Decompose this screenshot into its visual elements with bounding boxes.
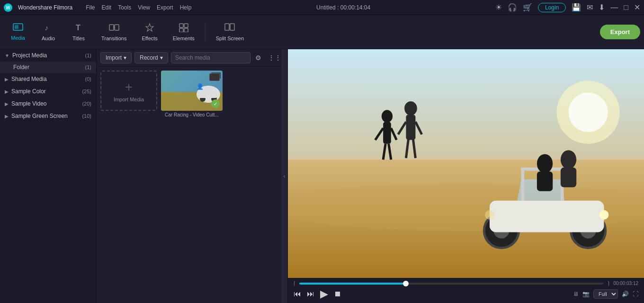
time-slider[interactable]	[299, 283, 604, 285]
time-end: ⌉	[608, 281, 609, 286]
panel-collapse-arrow[interactable]: ‹	[281, 49, 287, 303]
main-area: ▼ Project Media (1) Folder (1) ▶ Shared …	[0, 49, 644, 303]
time-filled	[299, 283, 406, 285]
import-media-label: Import Media	[114, 97, 144, 102]
search-input[interactable]	[171, 52, 250, 63]
record-button[interactable]: Record ▾	[134, 52, 168, 63]
svg-rect-6	[109, 25, 114, 30]
toolbar-transitions[interactable]: Transitions	[95, 21, 133, 43]
headset-icon[interactable]: 🎧	[508, 3, 517, 12]
menu-item-edit[interactable]: Edit	[102, 4, 112, 11]
project-title: Untitled : 00:00:14:04	[316, 4, 370, 11]
camera-icon[interactable]: 📷	[582, 291, 590, 297]
transitions-label: Transitions	[101, 36, 126, 41]
maximize-icon[interactable]: □	[624, 3, 628, 12]
expand-arrow-project-media: ▼	[5, 53, 9, 58]
titles-icon: T	[73, 23, 84, 35]
menu-file[interactable]: File Edit Tools View Export Help	[86, 4, 191, 11]
grid-view-icon[interactable]: ⋮⋮	[266, 53, 283, 62]
monitor-icon[interactable]: 🖥	[573, 291, 579, 297]
preview-scene	[288, 49, 644, 278]
svg-rect-40	[537, 171, 553, 191]
cart-icon[interactable]: 🛒	[523, 3, 532, 12]
sample-green-count: (10)	[82, 113, 91, 119]
svg-point-39	[537, 154, 553, 173]
shared-media-header[interactable]: ▶ Shared Media (0)	[0, 73, 96, 85]
shared-media-count: (0)	[85, 76, 91, 82]
svg-rect-21	[198, 90, 217, 98]
section-sample-video: ▶ Sample Video (20)	[0, 98, 96, 110]
preview-controls: ⌈ ⌉ 00:00:03:12 ⏮ ⏭ ▶ ⏹ 🖥 📷	[288, 278, 644, 303]
svg-rect-14	[225, 24, 229, 30]
record-label: Record	[140, 54, 158, 61]
svg-text:👤: 👤	[197, 83, 204, 90]
sample-color-header[interactable]: ▶ Sample Color (25)	[0, 85, 96, 98]
svg-rect-52	[406, 115, 415, 140]
svg-text:W: W	[6, 5, 10, 10]
media-item-title: Car Racing - Video Cutt...	[161, 112, 223, 117]
titlebar-right: ☀ 🎧 🛒 Login 💾 ✉ ⬇ — □ ✕	[495, 3, 640, 12]
stop-button[interactable]: ⏹	[334, 290, 341, 298]
audio-label: Audio	[42, 36, 55, 41]
import-button[interactable]: Import ▾	[100, 52, 132, 63]
fullscreen-icon[interactable]: ⛶	[633, 291, 638, 297]
toolbar-effects[interactable]: Effects	[135, 21, 164, 43]
menu-item-export[interactable]: Export	[157, 4, 173, 11]
menu-item-view[interactable]: View	[138, 4, 150, 11]
sun-icon[interactable]: ☀	[495, 3, 502, 12]
svg-rect-36	[521, 168, 525, 201]
section-sample-color: ▶ Sample Color (25)	[0, 85, 96, 98]
toolbar-titles[interactable]: T Titles	[64, 21, 93, 43]
menu-item-tools[interactable]: Tools	[118, 4, 131, 11]
play-button[interactable]: ▶	[320, 288, 328, 300]
svg-rect-10	[179, 24, 183, 27]
svg-rect-34	[490, 201, 604, 232]
volume-icon[interactable]: 🔊	[622, 291, 629, 297]
login-button[interactable]: Login	[538, 3, 566, 12]
titlebar: W Wondershare Filmora File Edit Tools Vi…	[0, 0, 644, 15]
svg-point-51	[404, 101, 417, 116]
svg-rect-13	[184, 28, 188, 32]
save-icon[interactable]: 💾	[572, 3, 581, 12]
sample-video-header[interactable]: ▶ Sample Video (20)	[0, 98, 96, 110]
step-forward-button[interactable]: ⏭	[307, 290, 314, 298]
export-button[interactable]: Export	[600, 25, 640, 39]
playback-row: ⏮ ⏭ ▶ ⏹ 🖥 📷 Full 1/2 1/4 🔊 ⛶	[294, 288, 638, 300]
playback-buttons: ⏮ ⏭ ▶ ⏹	[294, 288, 341, 300]
record-dropdown-arrow: ▾	[160, 54, 163, 61]
preview-panel: ⌈ ⌉ 00:00:03:12 ⏮ ⏭ ▶ ⏹ 🖥 📷	[288, 49, 644, 303]
toolbar-elements[interactable]: Elements	[166, 21, 201, 43]
svg-point-41	[561, 150, 576, 169]
media-item-car-racing[interactable]: 👤 HD ✓ Car Racing - Video Cutt...	[161, 71, 223, 117]
svg-rect-15	[230, 24, 234, 30]
folder-item[interactable]: Folder (1)	[0, 62, 96, 73]
section-shared-media: ▶ Shared Media (0)	[0, 73, 96, 85]
titles-label: Titles	[72, 36, 85, 41]
effects-label: Effects	[142, 36, 157, 41]
project-media-header[interactable]: ▼ Project Media (1)	[0, 49, 96, 62]
mail-icon[interactable]: ✉	[587, 3, 593, 12]
toolbar-audio[interactable]: ♪ Audio	[34, 21, 63, 43]
sample-green-header[interactable]: ▶ Sample Green Screen (10)	[0, 110, 96, 122]
download-icon[interactable]: ⬇	[599, 3, 605, 12]
svg-rect-7	[115, 25, 119, 30]
close-icon[interactable]: ✕	[634, 3, 640, 12]
svg-marker-9	[146, 24, 153, 31]
menu-item-file[interactable]: File	[86, 4, 95, 11]
import-media-placeholder[interactable]: + Import Media	[100, 71, 157, 111]
minimize-icon[interactable]: —	[610, 3, 618, 12]
split-screen-label: Split Screen	[216, 36, 244, 41]
section-sample-green: ▶ Sample Green Screen (10)	[0, 110, 96, 122]
media-thumbnail: 👤 HD ✓	[161, 71, 223, 111]
svg-text:HD: HD	[213, 74, 218, 78]
menu-item-help[interactable]: Help	[180, 4, 192, 11]
svg-rect-42	[561, 168, 576, 187]
filter-icon[interactable]: ⚙	[253, 53, 263, 62]
toolbar-media[interactable]: Media	[4, 21, 32, 43]
audio-icon: ♪	[43, 23, 54, 35]
skip-backward-button[interactable]: ⏮	[294, 290, 301, 298]
sample-video-count: (20)	[82, 101, 91, 107]
time-start: ⌈	[294, 281, 295, 286]
toolbar-split-screen[interactable]: Split Screen	[209, 21, 250, 43]
resolution-select[interactable]: Full 1/2 1/4	[593, 289, 618, 299]
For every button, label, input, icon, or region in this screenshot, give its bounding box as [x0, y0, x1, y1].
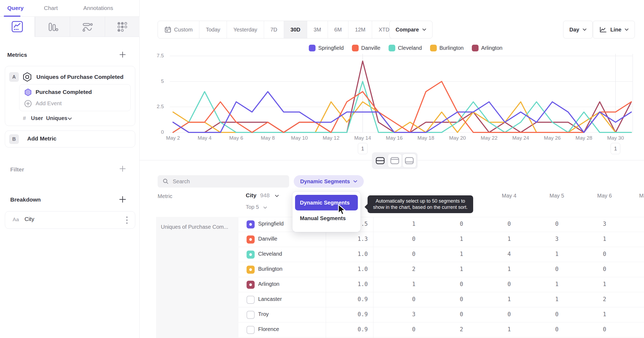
- table-row-lancaster: Lancaster0.900112: [238, 292, 644, 307]
- search-placeholder: Search: [173, 178, 190, 185]
- segment-checkbox[interactable]: [247, 296, 255, 304]
- compare-button[interactable]: Compare: [389, 21, 432, 38]
- chart-type-line-chart[interactable]: [0, 17, 35, 37]
- add-breakdown-plus-icon[interactable]: [119, 195, 127, 203]
- value-cell: 1: [438, 236, 485, 242]
- add-metric-label: Add Metric: [27, 135, 57, 142]
- chart-style-button[interactable]: Line: [593, 21, 635, 38]
- layout-toggle-top-panel[interactable]: [388, 154, 402, 168]
- measure-agg[interactable]: Uniques: [46, 115, 67, 121]
- sidebar: Query Chart Annotations Metrics A Unique…: [0, 0, 140, 338]
- range-label: Yesterday: [233, 27, 257, 33]
- chevron-down-icon: [353, 180, 357, 183]
- table-row-troy: Troy0.930001: [238, 307, 644, 322]
- x-axis-tick: May 12: [316, 135, 346, 141]
- range-30d[interactable]: 30D: [284, 21, 307, 38]
- add-filter-plus-icon[interactable]: [119, 165, 127, 173]
- mouse-cursor: [336, 204, 347, 216]
- add-metric-card[interactable]: B Add Metric: [5, 131, 135, 147]
- line-chart-icon: [11, 20, 23, 33]
- interval-label: Day: [569, 27, 579, 33]
- metric-hexagon-icon: [22, 72, 33, 82]
- segment-checkbox[interactable]: [247, 266, 255, 274]
- chart-type-stream-chart[interactable]: [70, 17, 105, 37]
- column-separator: [373, 217, 373, 338]
- measure-prefix: #: [23, 115, 26, 121]
- value-cell: 0: [581, 266, 628, 272]
- value-cell: 0: [485, 281, 533, 287]
- top-filter-label: Top 5: [246, 204, 259, 210]
- checkbox-dot: [249, 253, 252, 256]
- avg-value: 0.9: [326, 326, 368, 333]
- kebab-menu-icon[interactable]: [126, 216, 128, 224]
- y-axis-tick: 2.5: [148, 104, 164, 110]
- x-axis-tick: May 18: [411, 135, 441, 141]
- x-axis-tick: May 10: [285, 135, 314, 141]
- value-cell: 0: [438, 281, 485, 287]
- segment-name: Burlington: [258, 266, 282, 272]
- breakdown-city-card[interactable]: Aa City: [5, 211, 135, 229]
- add-metric-plus-icon[interactable]: [119, 51, 127, 59]
- circle-plus-icon[interactable]: [24, 100, 32, 108]
- range-label: 30D: [290, 27, 300, 33]
- day-header: May 4: [485, 193, 533, 199]
- range-12m[interactable]: 12M: [348, 21, 372, 38]
- range-6m[interactable]: 6M: [328, 21, 348, 38]
- value-cell: 0: [533, 326, 581, 333]
- value-cell: 0: [438, 296, 485, 302]
- x-axis-tick: May 14: [348, 135, 378, 141]
- value-cell: 0: [390, 326, 438, 333]
- grid-dots-icon: [116, 21, 129, 33]
- chart-style-label: Line: [610, 27, 621, 33]
- value-cell: 0: [438, 221, 485, 227]
- tooltip-arrow: [365, 204, 368, 210]
- tab-chart[interactable]: Chart: [44, 5, 58, 11]
- layout-toggle-group: [372, 152, 418, 169]
- annotation-badge[interactable]: 1: [358, 143, 368, 154]
- avg-value: 0.9: [326, 296, 368, 302]
- y-axis-tick: 5: [148, 78, 164, 84]
- tooltip-text: Automatically select up to 50 segments t…: [373, 198, 468, 210]
- chart-type-bar-chart[interactable]: [35, 17, 70, 37]
- chart-type-grid-dots[interactable]: [105, 17, 140, 37]
- metric-a-title[interactable]: Uniques of Purchase Completed: [36, 74, 123, 80]
- event-name[interactable]: Purchase Completed: [36, 89, 92, 95]
- range-custom[interactable]: Custom: [158, 21, 199, 38]
- day-header: May 5: [533, 193, 581, 199]
- bottom-panel-icon: [404, 156, 414, 165]
- segment-checkbox[interactable]: [247, 235, 255, 244]
- tab-query[interactable]: Query: [7, 5, 24, 11]
- stream-chart-icon: [81, 21, 94, 33]
- segment-checkbox[interactable]: [247, 326, 255, 334]
- range-7d[interactable]: 7D: [264, 21, 284, 38]
- value-cell: 0: [390, 236, 438, 242]
- value-cell: 1: [390, 281, 438, 287]
- add-event-label[interactable]: Add Event: [36, 100, 62, 107]
- segment-checkbox[interactable]: [247, 251, 255, 259]
- tab-annotations[interactable]: Annotations: [83, 5, 113, 11]
- search-input[interactable]: Search: [158, 175, 289, 188]
- range-3m[interactable]: 3M: [307, 21, 328, 38]
- range-yesterday[interactable]: Yesterday: [227, 21, 264, 38]
- layout-toggle-split-horizontal[interactable]: [373, 154, 387, 168]
- range-today[interactable]: Today: [199, 21, 227, 38]
- menu-item-manual-segments[interactable]: Manual Segments: [300, 215, 346, 221]
- group-column-header[interactable]: City 948: [246, 192, 279, 199]
- top-filter[interactable]: Top 5: [246, 204, 267, 210]
- annotation-badge[interactable]: 1: [611, 143, 620, 154]
- segment-checkbox[interactable]: [247, 281, 255, 289]
- measure-entity[interactable]: User: [31, 115, 43, 121]
- menu-item-dynamic-segments[interactable]: Dynamic Segments: [295, 195, 358, 210]
- segment-checkbox[interactable]: [247, 311, 255, 319]
- segment-mode-dropdown[interactable]: Dynamic Segments: [294, 175, 364, 188]
- series-line-arlington: [173, 61, 631, 132]
- layout-toggle-bottom-panel[interactable]: [402, 154, 416, 168]
- event-card: Purchase Completed Add Event: [19, 84, 131, 111]
- segment-checkbox[interactable]: [247, 220, 255, 228]
- table-row-cleveland: Cleveland1.001410: [238, 247, 644, 262]
- x-axis-tick: May 16: [379, 135, 409, 141]
- table-row-danville: Danville1.301131: [238, 232, 644, 247]
- chevron-down-icon: [583, 28, 587, 31]
- range-label: 12M: [355, 27, 365, 33]
- interval-button[interactable]: Day: [563, 21, 593, 38]
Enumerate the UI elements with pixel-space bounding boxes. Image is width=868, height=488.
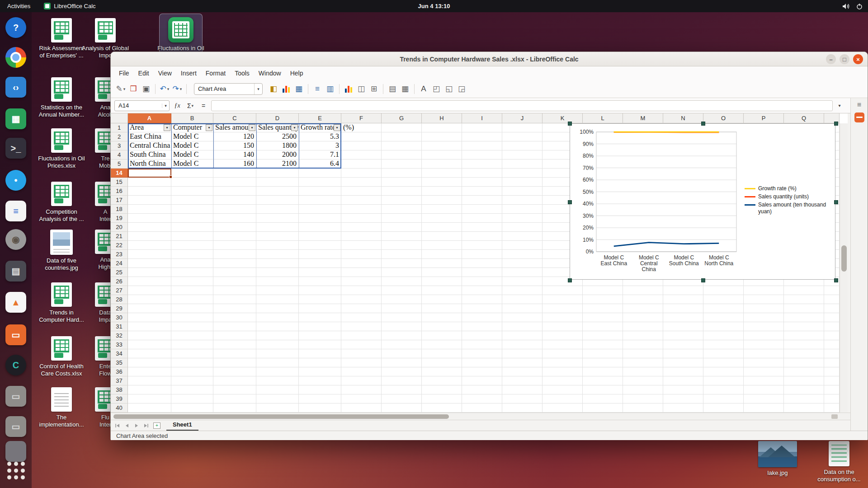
cell-B40[interactable] (171, 404, 213, 413)
cell-A35[interactable] (128, 358, 171, 367)
cell-E35[interactable] (299, 358, 341, 367)
cell-B2[interactable]: Model C (171, 132, 213, 141)
cell-B22[interactable] (171, 241, 213, 250)
cell-A2[interactable]: East China (128, 132, 171, 141)
cell-H3[interactable] (422, 141, 462, 150)
dock-gimp-icon[interactable]: ◉ (4, 228, 28, 251)
cell-G16[interactable] (382, 187, 422, 196)
cell-B32[interactable] (171, 331, 213, 340)
cell-I2[interactable] (462, 132, 502, 141)
cell-E28[interactable] (299, 295, 341, 304)
cell-N33[interactable] (663, 340, 703, 349)
cell-K38[interactable] (542, 385, 583, 394)
horizontal-scrollbar[interactable] (111, 413, 868, 420)
cell-B33[interactable] (171, 340, 213, 349)
cell-K34[interactable] (542, 349, 583, 358)
cell-E32[interactable] (299, 331, 341, 340)
embedded-chart[interactable]: 100%90%80%70%60%50%40%30%20%10%0%Model C… (570, 123, 835, 280)
cell-Q29[interactable] (784, 304, 824, 313)
cell-B39[interactable] (171, 394, 213, 404)
cell-G38[interactable] (382, 385, 422, 394)
cell-A5[interactable]: North China (128, 160, 171, 169)
cell-L40[interactable] (583, 404, 623, 413)
cell-D3[interactable]: 1800 (256, 141, 299, 150)
cell-A37[interactable] (128, 376, 171, 385)
cell-N37[interactable] (663, 376, 703, 385)
cell-H28[interactable] (422, 295, 462, 304)
row-header-23[interactable]: 23 (111, 250, 128, 259)
cell-C3[interactable]: 150 (213, 141, 256, 150)
minimize-button[interactable]: – (826, 54, 836, 64)
cell-B34[interactable] (171, 349, 213, 358)
cell-M27[interactable] (623, 286, 663, 295)
cell-F18[interactable] (341, 205, 382, 214)
cell-Q38[interactable] (784, 385, 824, 394)
column-header-B[interactable]: B (171, 113, 213, 123)
column-header-A[interactable]: A (128, 113, 171, 123)
cell-A36[interactable] (128, 367, 171, 376)
cell-B21[interactable] (171, 232, 213, 241)
cell-B17[interactable] (171, 196, 213, 205)
cell-I17[interactable] (462, 196, 502, 205)
cell-N34[interactable] (663, 349, 703, 358)
cell-A22[interactable] (128, 241, 171, 250)
cell-H21[interactable] (422, 232, 462, 241)
cell-F30[interactable] (341, 313, 382, 322)
cell-A20[interactable] (128, 223, 171, 232)
menu-window[interactable]: Window (254, 68, 286, 79)
cell-H39[interactable] (422, 394, 462, 404)
cell-N40[interactable] (663, 404, 703, 413)
cell-E17[interactable] (299, 196, 341, 205)
cell-Q34[interactable] (784, 349, 824, 358)
cell-D40[interactable] (256, 404, 299, 413)
cell-E3[interactable]: 3 (299, 141, 341, 150)
cell-P27[interactable] (744, 286, 784, 295)
cell-I18[interactable] (462, 205, 502, 214)
cell-Q36[interactable] (784, 367, 824, 376)
autofilter-button-A[interactable]: ▾ (164, 124, 170, 131)
cell-D21[interactable] (256, 232, 299, 241)
column-header-K[interactable]: K (542, 113, 583, 123)
cell-E30[interactable] (299, 313, 341, 322)
cell-O40[interactable] (703, 404, 744, 413)
cell-L28[interactable] (583, 295, 623, 304)
row-header-29[interactable]: 29 (111, 304, 128, 313)
cell-H24[interactable] (422, 259, 462, 268)
cell-J14[interactable] (502, 169, 542, 178)
cell-F17[interactable] (341, 196, 382, 205)
cell-K36[interactable] (542, 367, 583, 376)
cell-H18[interactable] (422, 205, 462, 214)
cell-F39[interactable] (341, 394, 382, 404)
cell-F34[interactable] (341, 349, 382, 358)
cell-P39[interactable] (744, 394, 784, 404)
dock-terminal-icon[interactable]: >_ (4, 136, 28, 160)
chart-selection-handle[interactable] (701, 278, 705, 282)
cell-F38[interactable] (341, 385, 382, 394)
cell-L36[interactable] (583, 367, 623, 376)
row-header-20[interactable]: 20 (111, 223, 128, 232)
cell-F37[interactable] (341, 376, 382, 385)
menu-tools[interactable]: Tools (230, 68, 254, 79)
cell-O35[interactable] (703, 358, 744, 367)
formula-input[interactable] (211, 100, 833, 111)
cell-M34[interactable] (623, 349, 663, 358)
cell-O29[interactable] (703, 304, 744, 313)
cell-E4[interactable]: 7.1 (299, 150, 341, 160)
cell-A17[interactable] (128, 196, 171, 205)
cell-H38[interactable] (422, 385, 462, 394)
cell-J4[interactable] (502, 150, 542, 160)
cell-E22[interactable] (299, 241, 341, 250)
cell-I19[interactable] (462, 214, 502, 223)
cell-J30[interactable] (502, 313, 542, 322)
first-sheet-button[interactable] (113, 422, 122, 430)
cell-D22[interactable] (256, 241, 299, 250)
cell-G4[interactable] (382, 150, 422, 160)
cell-C32[interactable] (213, 331, 256, 340)
cell-G5[interactable] (382, 160, 422, 169)
cell-I39[interactable] (462, 394, 502, 404)
cell-A33[interactable] (128, 340, 171, 349)
cell-M31[interactable] (623, 322, 663, 331)
row-header-14[interactable]: 14 (111, 169, 128, 178)
cell-C16[interactable] (213, 187, 256, 196)
cell-D14[interactable] (256, 169, 299, 178)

____________

Work task — Look for the word "elements" in the listing above, and copy every line where you find it.

Exercise solution —
Decompose this screenshot into its visual elements with bounding boxes.
toolbar-elements[interactable]: Elements	[166, 21, 201, 43]
Enumerate the UI elements with pixel-space bounding boxes. Image is width=868, height=488.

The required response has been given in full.